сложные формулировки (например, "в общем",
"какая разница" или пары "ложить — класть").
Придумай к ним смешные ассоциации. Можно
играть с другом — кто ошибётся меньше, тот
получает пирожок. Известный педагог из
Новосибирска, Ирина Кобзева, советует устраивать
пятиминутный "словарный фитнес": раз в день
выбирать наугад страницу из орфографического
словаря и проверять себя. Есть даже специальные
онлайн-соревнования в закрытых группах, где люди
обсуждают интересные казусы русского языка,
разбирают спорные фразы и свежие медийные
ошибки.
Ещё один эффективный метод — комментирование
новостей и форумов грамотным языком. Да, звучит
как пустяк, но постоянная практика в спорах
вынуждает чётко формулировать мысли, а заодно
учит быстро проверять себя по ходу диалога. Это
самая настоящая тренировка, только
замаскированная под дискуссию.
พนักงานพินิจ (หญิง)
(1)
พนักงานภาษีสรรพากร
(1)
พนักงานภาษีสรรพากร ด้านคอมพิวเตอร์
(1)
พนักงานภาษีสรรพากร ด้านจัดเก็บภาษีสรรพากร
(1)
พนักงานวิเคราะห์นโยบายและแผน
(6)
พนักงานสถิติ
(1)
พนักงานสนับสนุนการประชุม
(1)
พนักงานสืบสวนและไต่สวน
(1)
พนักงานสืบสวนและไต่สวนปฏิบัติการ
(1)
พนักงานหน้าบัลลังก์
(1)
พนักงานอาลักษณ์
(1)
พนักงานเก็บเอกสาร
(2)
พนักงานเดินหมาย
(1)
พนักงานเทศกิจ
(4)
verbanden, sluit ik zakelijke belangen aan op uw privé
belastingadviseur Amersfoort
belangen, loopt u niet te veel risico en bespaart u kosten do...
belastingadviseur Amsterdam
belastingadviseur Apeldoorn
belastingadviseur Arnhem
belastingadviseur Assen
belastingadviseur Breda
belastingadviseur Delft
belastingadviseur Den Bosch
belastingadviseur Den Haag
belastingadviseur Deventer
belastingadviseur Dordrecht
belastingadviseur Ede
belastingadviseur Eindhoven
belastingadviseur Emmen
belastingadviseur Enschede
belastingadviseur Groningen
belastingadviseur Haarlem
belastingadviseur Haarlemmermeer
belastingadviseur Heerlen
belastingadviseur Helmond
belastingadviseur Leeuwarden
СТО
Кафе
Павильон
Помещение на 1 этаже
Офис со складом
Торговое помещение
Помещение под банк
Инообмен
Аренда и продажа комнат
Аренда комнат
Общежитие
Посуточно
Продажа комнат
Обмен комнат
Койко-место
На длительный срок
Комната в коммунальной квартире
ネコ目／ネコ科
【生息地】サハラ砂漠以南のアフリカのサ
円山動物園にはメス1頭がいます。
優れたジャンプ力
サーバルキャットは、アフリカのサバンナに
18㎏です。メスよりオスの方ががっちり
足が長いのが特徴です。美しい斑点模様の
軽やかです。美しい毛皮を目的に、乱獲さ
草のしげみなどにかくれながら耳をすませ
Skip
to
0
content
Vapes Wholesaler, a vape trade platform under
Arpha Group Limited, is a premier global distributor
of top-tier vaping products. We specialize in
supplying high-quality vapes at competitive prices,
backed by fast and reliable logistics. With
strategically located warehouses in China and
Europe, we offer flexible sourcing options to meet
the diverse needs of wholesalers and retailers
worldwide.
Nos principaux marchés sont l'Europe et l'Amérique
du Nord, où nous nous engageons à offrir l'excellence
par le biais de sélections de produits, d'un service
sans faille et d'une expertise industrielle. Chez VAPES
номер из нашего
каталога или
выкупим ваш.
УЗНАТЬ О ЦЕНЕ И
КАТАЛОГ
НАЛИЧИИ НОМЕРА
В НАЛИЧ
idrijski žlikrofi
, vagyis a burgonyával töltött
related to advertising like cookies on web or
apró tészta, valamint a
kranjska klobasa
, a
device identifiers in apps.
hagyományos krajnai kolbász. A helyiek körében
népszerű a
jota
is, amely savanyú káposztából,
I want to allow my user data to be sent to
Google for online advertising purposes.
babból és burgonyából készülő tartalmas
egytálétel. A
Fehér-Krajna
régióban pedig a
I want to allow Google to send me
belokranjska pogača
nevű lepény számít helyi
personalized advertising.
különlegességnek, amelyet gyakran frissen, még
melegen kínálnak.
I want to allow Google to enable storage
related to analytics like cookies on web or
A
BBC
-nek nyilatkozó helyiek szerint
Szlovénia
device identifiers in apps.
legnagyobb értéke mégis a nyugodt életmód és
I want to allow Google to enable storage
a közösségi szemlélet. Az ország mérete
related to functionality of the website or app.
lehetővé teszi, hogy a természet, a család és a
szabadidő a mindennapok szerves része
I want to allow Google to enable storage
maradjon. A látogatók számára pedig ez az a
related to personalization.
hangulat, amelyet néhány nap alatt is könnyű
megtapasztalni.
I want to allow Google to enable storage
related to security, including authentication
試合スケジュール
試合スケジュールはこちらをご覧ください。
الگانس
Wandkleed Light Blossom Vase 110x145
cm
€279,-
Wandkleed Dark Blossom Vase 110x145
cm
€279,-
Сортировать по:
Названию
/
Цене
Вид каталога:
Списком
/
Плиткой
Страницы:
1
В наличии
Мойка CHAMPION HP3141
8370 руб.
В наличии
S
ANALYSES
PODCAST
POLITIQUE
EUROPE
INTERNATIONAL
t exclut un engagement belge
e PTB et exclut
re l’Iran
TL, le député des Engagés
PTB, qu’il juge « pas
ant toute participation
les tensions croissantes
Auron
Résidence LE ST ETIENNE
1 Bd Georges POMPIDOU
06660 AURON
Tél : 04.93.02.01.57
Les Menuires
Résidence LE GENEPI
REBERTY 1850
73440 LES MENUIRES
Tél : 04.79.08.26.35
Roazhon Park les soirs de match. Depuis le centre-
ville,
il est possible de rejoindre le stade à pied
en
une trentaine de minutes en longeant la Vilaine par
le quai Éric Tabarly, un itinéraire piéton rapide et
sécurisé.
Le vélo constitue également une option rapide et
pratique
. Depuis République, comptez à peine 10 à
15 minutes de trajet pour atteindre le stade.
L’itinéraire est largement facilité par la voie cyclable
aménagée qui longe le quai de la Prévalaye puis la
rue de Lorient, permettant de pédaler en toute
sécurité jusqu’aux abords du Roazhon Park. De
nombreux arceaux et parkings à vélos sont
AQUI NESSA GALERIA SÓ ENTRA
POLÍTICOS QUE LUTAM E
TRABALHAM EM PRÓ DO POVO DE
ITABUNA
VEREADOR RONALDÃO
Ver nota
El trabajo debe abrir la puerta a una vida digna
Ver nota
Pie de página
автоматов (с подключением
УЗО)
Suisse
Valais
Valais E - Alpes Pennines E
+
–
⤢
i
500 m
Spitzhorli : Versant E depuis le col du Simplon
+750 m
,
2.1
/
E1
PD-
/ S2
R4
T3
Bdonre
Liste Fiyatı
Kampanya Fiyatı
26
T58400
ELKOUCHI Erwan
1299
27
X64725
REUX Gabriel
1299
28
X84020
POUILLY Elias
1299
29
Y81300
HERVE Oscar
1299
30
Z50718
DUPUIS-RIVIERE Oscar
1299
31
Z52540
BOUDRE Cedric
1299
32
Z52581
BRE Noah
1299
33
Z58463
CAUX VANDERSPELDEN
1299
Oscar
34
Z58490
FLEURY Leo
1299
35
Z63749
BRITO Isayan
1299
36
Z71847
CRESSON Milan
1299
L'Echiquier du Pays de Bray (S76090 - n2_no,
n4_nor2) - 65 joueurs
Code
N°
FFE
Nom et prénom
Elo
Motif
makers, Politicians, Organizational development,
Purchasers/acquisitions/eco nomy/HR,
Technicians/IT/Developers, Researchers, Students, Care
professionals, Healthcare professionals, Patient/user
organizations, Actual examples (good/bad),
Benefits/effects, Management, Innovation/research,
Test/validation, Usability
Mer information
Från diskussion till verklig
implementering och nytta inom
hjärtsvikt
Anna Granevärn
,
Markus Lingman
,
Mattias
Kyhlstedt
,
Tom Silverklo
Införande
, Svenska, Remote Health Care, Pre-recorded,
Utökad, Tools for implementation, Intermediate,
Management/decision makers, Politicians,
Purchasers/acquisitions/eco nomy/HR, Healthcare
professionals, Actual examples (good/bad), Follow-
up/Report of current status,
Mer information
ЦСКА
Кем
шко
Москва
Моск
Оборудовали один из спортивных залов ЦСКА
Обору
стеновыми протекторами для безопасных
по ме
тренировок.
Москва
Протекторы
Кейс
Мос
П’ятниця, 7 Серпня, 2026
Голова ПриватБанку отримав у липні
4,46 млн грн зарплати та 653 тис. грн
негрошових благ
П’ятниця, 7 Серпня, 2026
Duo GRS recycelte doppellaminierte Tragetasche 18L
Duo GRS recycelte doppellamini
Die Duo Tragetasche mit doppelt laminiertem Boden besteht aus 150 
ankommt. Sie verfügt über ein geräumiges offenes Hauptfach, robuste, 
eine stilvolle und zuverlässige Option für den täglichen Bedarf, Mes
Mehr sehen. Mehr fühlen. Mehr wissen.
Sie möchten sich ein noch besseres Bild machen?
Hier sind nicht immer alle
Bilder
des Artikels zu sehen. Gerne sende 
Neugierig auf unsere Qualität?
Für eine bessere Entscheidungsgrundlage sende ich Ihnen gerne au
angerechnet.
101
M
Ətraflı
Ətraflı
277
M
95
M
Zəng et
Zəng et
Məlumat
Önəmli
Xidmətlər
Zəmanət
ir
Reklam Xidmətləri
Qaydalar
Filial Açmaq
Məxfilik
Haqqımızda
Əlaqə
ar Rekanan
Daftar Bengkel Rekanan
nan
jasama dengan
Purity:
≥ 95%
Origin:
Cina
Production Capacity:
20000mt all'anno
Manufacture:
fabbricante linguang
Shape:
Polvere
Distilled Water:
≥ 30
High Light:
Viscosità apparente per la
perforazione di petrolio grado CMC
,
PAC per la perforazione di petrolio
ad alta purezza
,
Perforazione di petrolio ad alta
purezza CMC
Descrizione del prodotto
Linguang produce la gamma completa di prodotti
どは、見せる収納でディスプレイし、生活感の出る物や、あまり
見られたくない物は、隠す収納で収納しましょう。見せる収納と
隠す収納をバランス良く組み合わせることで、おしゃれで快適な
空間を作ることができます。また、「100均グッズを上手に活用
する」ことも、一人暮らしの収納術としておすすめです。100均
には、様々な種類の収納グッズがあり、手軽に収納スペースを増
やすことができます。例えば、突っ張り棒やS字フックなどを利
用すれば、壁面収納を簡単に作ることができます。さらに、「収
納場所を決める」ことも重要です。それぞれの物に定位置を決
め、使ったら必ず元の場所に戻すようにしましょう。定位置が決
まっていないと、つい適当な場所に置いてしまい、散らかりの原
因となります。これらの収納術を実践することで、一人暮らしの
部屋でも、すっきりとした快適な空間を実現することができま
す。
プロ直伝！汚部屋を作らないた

# Activity:
Every line of the data that includes the word "สรรพากร" should be copied.

# Written response:
พนักงานภาษีสรรพากร
พนักงานภาษีสรรพากร ด้านคอมพิวเตอร์
พนักงานภาษีสรรพากร ด้านจัดเก็บภาษีสรรพากร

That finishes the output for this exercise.